Due to the lack of opportunity for the wood carving group to meet, he has been doing more projects on his wood lathe lately, and has been dedicating more time to this style of wood-working in his home shop.

“I’ve always enjoyed working with wood and making stuff,” he explained, noting he first bought a second-hand lathe some 40 years ago when he and wife Nancy lived in Swift Current, but it wasn’t a very good quality lathe.

About a decade ago, a friend in Weyburn, Stan Sampson, asked if he wanted to buy his lathe, and it was a much better quality piece of equipment.

“I didn’t use it too much until my first retirement. I joined the South Saskatchewan Wood-Turners Guild in Regina. They’re a good bunch of guys,” he said, and through this group of around 100 members he’s been able to learn a lot about wood-turning.

Prior to the onset of COVID, the guild would have nights when they would set up several lathes and teach those interested various techniques for turning wood.

“You learn a lot and you try to do a little bit better. That was one of few smart moves in my life to join that outfit,” said Paulson, chuckling. “It’s been really rewarding.”

One of the projects the wood-turning group has taken on is producing wooden bowls for the “Beads of Courage” program, which is in hospitals across Canada for children requiring critical or long-term care, such as for cancer patients.

“Every time a child has a treatment or a stay overnight, they get a bead for that, with different coloured beads for meals, for treatments or for giving blood samples.

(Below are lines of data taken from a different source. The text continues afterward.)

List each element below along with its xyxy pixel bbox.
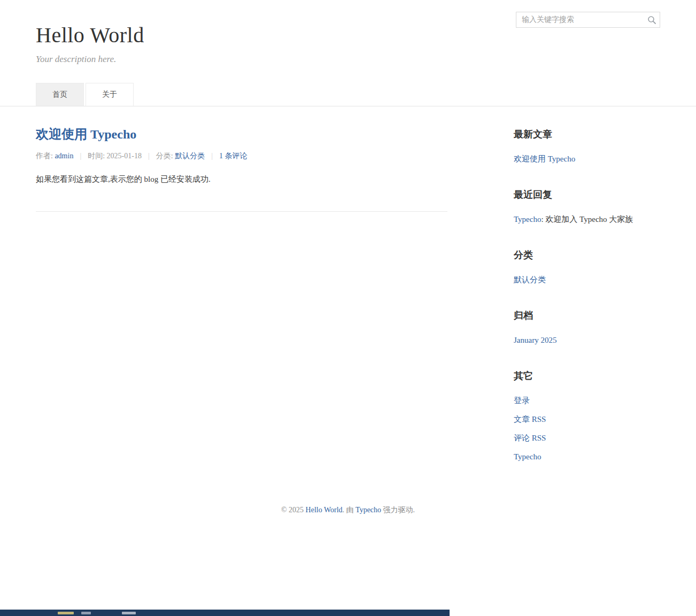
meta-separator: |	[211, 152, 213, 160]
meta-separator: |	[80, 152, 81, 160]
widget-misc: 其它 登录 文章 RSS 评论 RSS Typecho	[514, 369, 660, 463]
nav-item-home[interactable]: 首页	[36, 83, 84, 106]
bottom-bar-artifact	[58, 612, 74, 614]
main-area: 欢迎使用 Typecho 作者: admin|时间: 2025-01-18|分类…	[36, 106, 660, 503]
list-item: 默认分类	[514, 274, 660, 286]
site-header: Hello World Your description here. 首页 关于	[0, 0, 696, 106]
widget-categories: 分类 默认分类	[514, 249, 660, 286]
bottom-bar-artifact	[81, 612, 91, 614]
site-footer: © 2025 Hello World. 由 Typecho 强力驱动.	[0, 503, 696, 515]
recent-post-link[interactable]: 欢迎使用 Typecho	[514, 155, 575, 163]
page: Hello World Your description here. 首页 关于	[0, 0, 696, 515]
list-item: 评论 RSS	[514, 433, 660, 444]
category-item-link[interactable]: 默认分类	[514, 275, 546, 284]
list-item: 欢迎使用 Typecho	[514, 153, 660, 165]
copyright-text: © 2025	[281, 506, 306, 514]
typecho-link[interactable]: Typecho	[514, 452, 541, 461]
comment-text: : 欢迎加入 Typecho 大家族	[541, 215, 633, 224]
nav-item-about[interactable]: 关于	[86, 83, 134, 106]
footer-suffix-text: 强力驱动.	[381, 506, 415, 514]
post-rss-link[interactable]: 文章 RSS	[514, 415, 546, 424]
author-label: 作者:	[36, 152, 55, 160]
widget-title-categories: 分类	[514, 249, 660, 261]
main-nav: 首页 关于	[0, 83, 696, 106]
search-box	[516, 12, 660, 28]
comments-link[interactable]: 1 条评论	[219, 152, 248, 160]
content-column: 欢迎使用 Typecho 作者: admin|时间: 2025-01-18|分类…	[36, 106, 447, 212]
comment-author-link[interactable]: Typecho	[514, 215, 541, 224]
footer-site-link[interactable]: Hello World	[306, 506, 343, 514]
search-input[interactable]	[516, 12, 660, 28]
widget-title-archives: 归档	[514, 309, 660, 322]
widget-title-recent-posts: 最新文章	[514, 128, 660, 141]
post-divider	[36, 211, 447, 212]
login-link[interactable]: 登录	[514, 396, 530, 405]
bottom-bar-artifact	[122, 612, 136, 614]
footer-typecho-link[interactable]: Typecho	[355, 506, 381, 514]
list-item: 文章 RSS	[514, 414, 660, 425]
list-item: January 2025	[514, 335, 660, 346]
category-link[interactable]: 默认分类	[175, 152, 205, 160]
sidebar: 最新文章 欢迎使用 Typecho 最近回复 Typecho: 欢迎加入 Typ…	[514, 106, 660, 470]
post-time: 时间: 2025-01-18	[88, 152, 142, 160]
widget-title-misc: 其它	[514, 369, 660, 382]
post-body: 如果您看到这篇文章,表示您的 blog 已经安装成功.	[36, 173, 447, 187]
widget-recent-posts: 最新文章 欢迎使用 Typecho	[514, 128, 660, 165]
bottom-bar	[0, 610, 450, 616]
list-item: 登录	[514, 395, 660, 406]
widget-archives: 归档 January 2025	[514, 309, 660, 346]
list-item: Typecho	[514, 451, 660, 463]
widget-title-recent-comments: 最近回复	[514, 188, 660, 201]
category-label: 分类:	[156, 152, 175, 160]
list-item: Typecho: 欢迎加入 Typecho 大家族	[514, 214, 660, 225]
search-button[interactable]	[644, 13, 659, 27]
site-description: Your description here.	[36, 54, 660, 65]
post-meta: 作者: admin|时间: 2025-01-18|分类: 默认分类|1 条评论	[36, 151, 447, 161]
post-title[interactable]: 欢迎使用 Typecho	[36, 126, 447, 143]
author-link[interactable]: admin	[55, 152, 73, 160]
widget-recent-comments: 最近回复 Typecho: 欢迎加入 Typecho 大家族	[514, 188, 660, 225]
footer-middle-text: . 由	[343, 506, 356, 514]
search-icon	[647, 16, 656, 25]
meta-separator: |	[148, 152, 150, 160]
post: 欢迎使用 Typecho 作者: admin|时间: 2025-01-18|分类…	[36, 126, 447, 212]
archive-link[interactable]: January 2025	[514, 336, 556, 344]
comment-rss-link[interactable]: 评论 RSS	[514, 434, 546, 442]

Some of these kids end up with hundreds of beads, so what our club is doing is making a bowl with a lid on it for these kids to put their Beads of Courage in,” explained Paulson.

Once they were sure the Regina hospitals had all the bowls they needed, the club began sending more to Calgary hospitals, said Paulson, noting one member in particular has made over 100 bowls.

“It’s pretty much a full-time job for him,” he added.

The guild had a workshop on making bowls just before COVID hit, and this encouraged him to try making more.

“When my granddaughter was quite young, she was diagnosed with diabetes, and was in hospital where she had a number of blood tests, needles and shots, and she accumulated quite a number of Beads of Courage,” said Paulson, noting he made her a bowl for collecting the beads.

One bowl he made was from a piece of wood salvaged from an old piano. Paulson noted that former teacher Jackie Wilson had a piano over 100 years old in her basement, but it would cost some $800 for movers to take it out of her house, so she enlisted the help of her brother, Randy Bangsund, to come and take it apart.

Bangsund called Paulson as he found a large thick beam in the piano used for pinning the strings, and Paulson brought it home to use for wood-working.

He was pleasantly surprised to find the wood was a laminated block with different pieces together.

“All these pieces of wood are all laminated together and fit together just perfectly,” he said, noting the wood had a wonderful grain to it. He made a couple of bowls from it, giving one of them to Wilson.

Showing different projects he has made, Paulson noted that wood from fruit trees often have the prettiest grain, as does wood from caragana bushes, but it’s difficult to find good pieces of caragana as it tends to split down the middle when it grows too big.

Asked if he can use green or freshly-cut wood, Paulson said he could, but for a piece of wood to hold its shape after being carved or turned on a lathe, he needs to let it sit and cure for three or four months first.

For safety measures, he wears a mask that has a filter to keep the dust out of his eyes and lungs, plus he has a dust collector that ventilates dust from his shop.